● Task statement:
The output must match the entries below exactly, with pictures removed.
Content starts
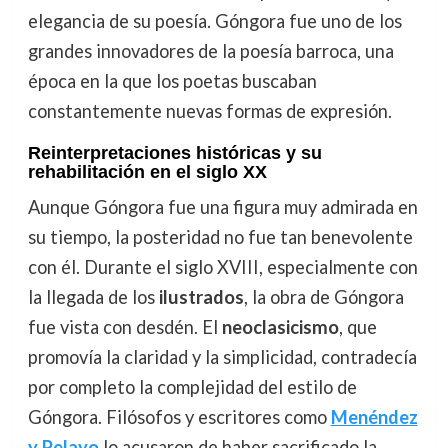
elegancia de su poesía. Góngora fue uno de los
grandes innovadores de la poesía barroca, una
época en la que los poetas buscaban
constantemente nuevas formas de expresión.
Reinterpretaciones históricas y su
rehabilitación en el siglo XX
Aunque Góngora fue una figura muy admirada en
su tiempo, la posteridad no fue tan benevolente
con él. Durante el siglo XVIII, especialmente con
la llegada de los
ilustrados
, la obra de Góngora
fue vista con desdén. El
neoclasicismo
, que
promovía la claridad y la simplicidad, contradecía
por completo la complejidad del estilo de
Góngora. Filósofos y escritores como
Menéndez
y Pelayo
lo acusaron de haber sacrificado la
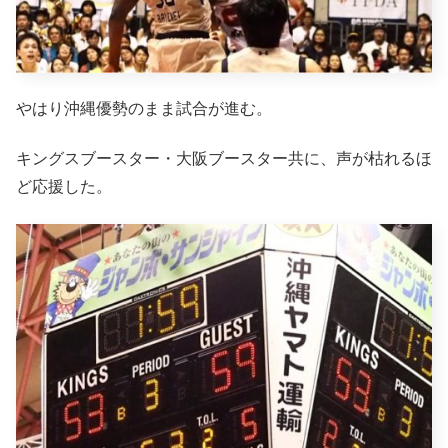
やはり沖縄優勢のまま試合が進む。
キングスブースター・大阪ブースター共に、声が枯れるほ
ど応援した。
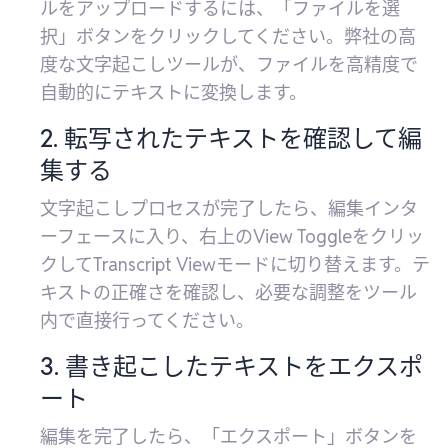
ルをアップロードするには、「ファイルを選
択」ボタンをクリックしてください。弊社の高
度な文字起こしツールが、ファイルを高精度で
自動的にテキストに変換します。
2. 転写されたテキストを確認して編
集する
文字起こしプロセスが完了したら、編集インタ
ーフェースに入り、右上のView Toggleをクリッ
クしてTranscript Viewモードに切り替えます。テ
キストの正確さを確認し、必要な調整をツール
内で直接行ってください。
3. 書き起こしたテキストをエクスポ
ート
編集を完了したら、「エクスポート」ボタンを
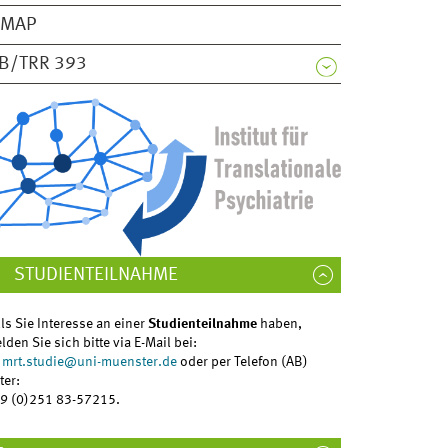
EMAP
B/TRR 393
STUDIENTEILNAHME
lls Sie Interesse an einer
Studienteilnahme
haben,
lden Sie sich bitte via E-Mail bei:
mrt.studie
@
uni-muenster.de
oder per Telefon (AB)
ter:
9 (0)251 83-57215.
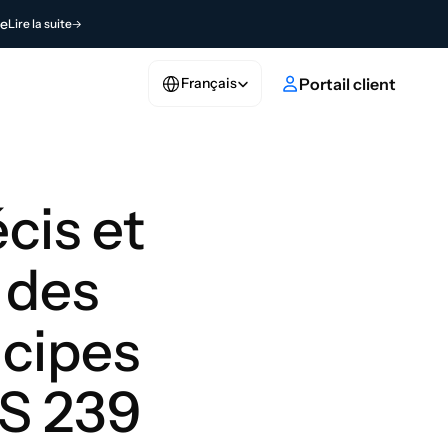
de
Lire la suite
Select Language
ez votre article
Portail client
Français
is et 
des 
cipes 
S 239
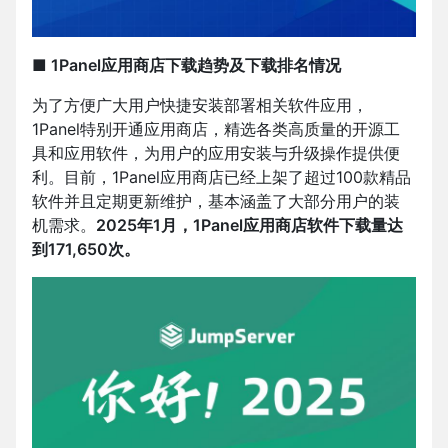
■ 1Panel应用商店下载趋势及下载排名情况
为了方便广大用户快捷安装部署相关软件应用，
1Panel特别开通应用商店，精选各类高质量的开源工
具和应用软件，为用户的应用安装与升级操作提供便
利。目前，1Panel应用商店已经上架了超过100款精品
软件并且定期更新维护，基本涵盖了大部分用户的装
机需求。
2025年1月，1Panel应用商店软件下载量达
到171,650次。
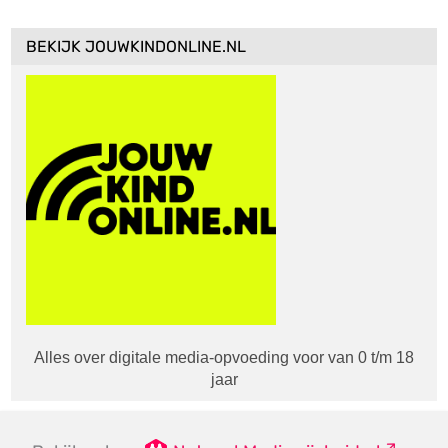
BEKIJK JOUWKINDONLINE.NL
Alles over digitale media-opvoeding voor van 0 t/m 18
jaar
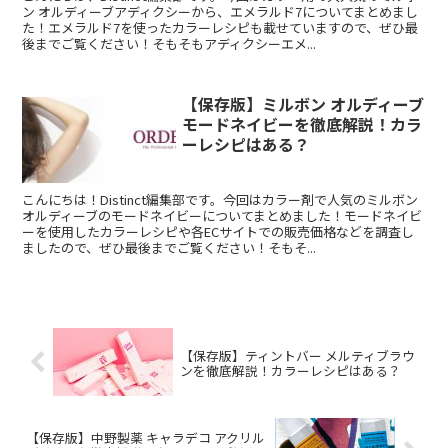
ン オルディーブアディクシーから、エメラルド7についてまとめまし
た！エメラルド7を使ったカラーレシピも載せていますので、ぜひ最
後までご覧ください！そもそもアディクシーエメ...
【保存版】ミルボン オルディーブ
モードネイビーを徹底解説！カラ
ーレシピはある？
こんにちは！Distinct編集部です。今回はカラー剤で人気のミルボン
オルディーブのモードネイビーについてまとめました！モードネイビ
ーを使用したカラーレシピや各ECサイトでの販売価格などを調査し
ましたので、ぜひ最後までご覧ください！そもそ...
【保存版】ティントバー メルティブラウ
ンを徹底解説！カラーレシピはある？
【保存版】中野製薬 キャラデコ アクリル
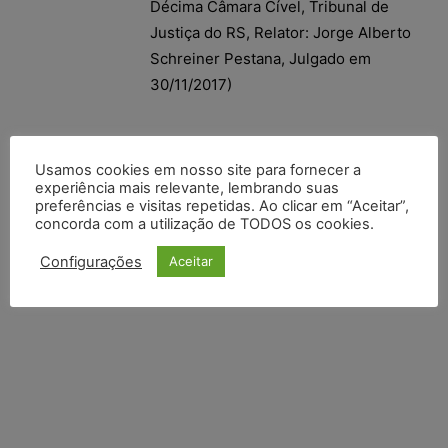
Décima Câmara Cível, Tribunal de
Justiça do RS, Relator: Jorge Alberto
Schreiner Pestana, Julgado em
30/11/2017)
Usamos cookies em nosso site para fornecer a
experiência mais relevante, lembrando suas
preferências e visitas repetidas. Ao clicar em “Aceitar”,
concorda com a utilização de TODOS os cookies.
Configurações
Aceitar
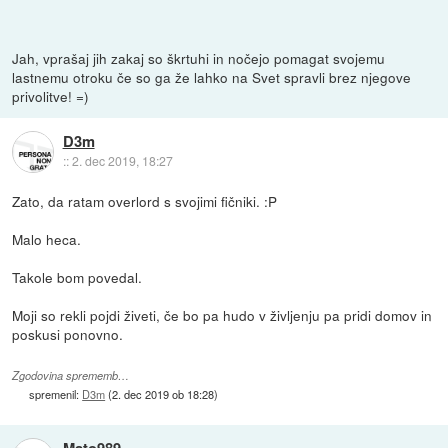
Jah, vprašaj jih zakaj so škrtuhi in nočejo pomagat svojemu
lastnemu otroku če so ga že lahko na Svet spravli brez njegove
privolitve! =)
D3m
::
2. dec 2019, 18:27
Zato, da ratam overlord s svojimi fičniki. :P
Malo heca.
Takole bom povedal.
Moji so rekli pojdi živeti, če bo pa hudo v življenju pa pridi domov in
poskusi ponovno.
Zgodovina sprememb…
spremenil:
D3m
(
2. dec 2019 ob 18:28
)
Content ends
● Output of the exercise:
elegancia de su poesía. Góngora fue uno de los
grandes innovadores de la poesía barroca, una
época en la que los poetas buscaban
constantemente nuevas formas de expresión.
Reinterpretaciones históricas y su
rehabilitación en el siglo XX
Aunque Góngora fue una figura muy admirada en
su tiempo, la posteridad no fue tan benevolente
con él. Durante el siglo XVIII, especialmente con
la llegada de los
ilustrados
, la obra de Góngora
fue vista con desdén. El
neoclasicismo
, que
promovía la claridad y la simplicidad, contradecía
por completo la complejidad del estilo de
Góngora. Filósofos y escritores como
Menéndez
y Pelayo
lo acusaron de haber sacrificado la
やはり沖縄優勢のまま試合が進む。
キングスブースター・大阪ブースター共に、声が枯れるほ
ど応援した。
ルをアップロードするには、「ファイルを選
択」ボタンをクリックしてください。弊社の高
度な文字起こしツールが、ファイルを高精度で
自動的にテキストに変換します。
2. 転写されたテキストを確認して編
集する
文字起こしプロセスが完了したら、編集インタ
ーフェースに入り、右上のView Toggleをクリッ
クしてTranscript Viewモードに切り替えます。テ
キストの正確さを確認し、必要な調整をツール
内で直接行ってください。
3. 書き起こしたテキストをエクスポ
ート
編集を完了したら、「エクスポート」ボタンを
EMAP
B/TRR 393
STUDIENTEILNAHME
lls Sie Interesse an einer
Studienteilnahme
haben,
lden Sie sich bitte via E-Mail bei:
mrt.studie
@
uni-muenster.de
oder per Telefon (AB)
ter:
9 (0)251 83-57215.
de
Lire la suite
Select Language
ez votre article
Portail client
Français
is et 
des 
cipes 
S 239
■ 1Panel应用商店下载趋势及下载排名情况
为了方便广大用户快捷安装部署相关软件应用，
1Panel特别开通应用商店，精选各类高质量的开源工
具和应用软件，为用户的应用安装与升级操作提供便
利。目前，1Panel应用商店已经上架了超过100款精品
软件并且定期更新维护，基本涵盖了大部分用户的装
机需求。
2025年1月，1Panel应用商店软件下载量达
到171,650次。
BEKIJK JOUWKINDONLINE.NL
Alles over digitale media-opvoeding voor van 0 t/m 18
jaar
ン オルディーブアディクシーから、エメラルド7についてまとめまし
た！エメラルド7を使ったカラーレシピも載せていますので、ぜひ最
後までご覧ください！そもそもアディクシーエメ...
【保存版】ミルボン オルディーブ
モードネイビーを徹底解説！カラ
ーレシピはある？
こんにちは！Distinct編集部です。今回はカラー剤で人気のミルボン
オルディーブのモードネイビーについてまとめました！モードネイビ
ーを使用したカラーレシピや各ECサイトでの販売価格などを調査し
ましたので、ぜひ最後までご覧ください！そもそ...
【保存版】ティントバー メルティブラウ
ンを徹底解説！カラーレシピはある？
【保存版】中野製薬 キャラデコ アクリル
Décima Câmara Cível, Tribunal de
Justiça do RS, Relator: Jorge Alberto
Schreiner Pestana, Julgado em
30/11/2017)
Usamos cookies em nosso site para fornecer a
experiência mais relevante, lembrando suas
preferências e visitas repetidas. Ao clicar em “Aceitar”,
concorda com a utilização de TODOS os cookies.
Configurações
Aceitar
Jah, vprašaj jih zakaj so škrtuhi in nočejo pomagat svojemu
lastnemu otroku če so ga že lahko na Svet spravli brez njegove
privolitve! =)
D3m
::
2. dec 2019, 18:27
Zato, da ratam overlord s svojimi fičniki. :P
Malo heca.
Takole bom povedal.
Moji so rekli pojdi živeti, če bo pa hudo v življenju pa pridi domov in
poskusi ponovno.
Zgodovina sprememb…
spremenil:
D3m
(
2. dec 2019 ob 18:28
)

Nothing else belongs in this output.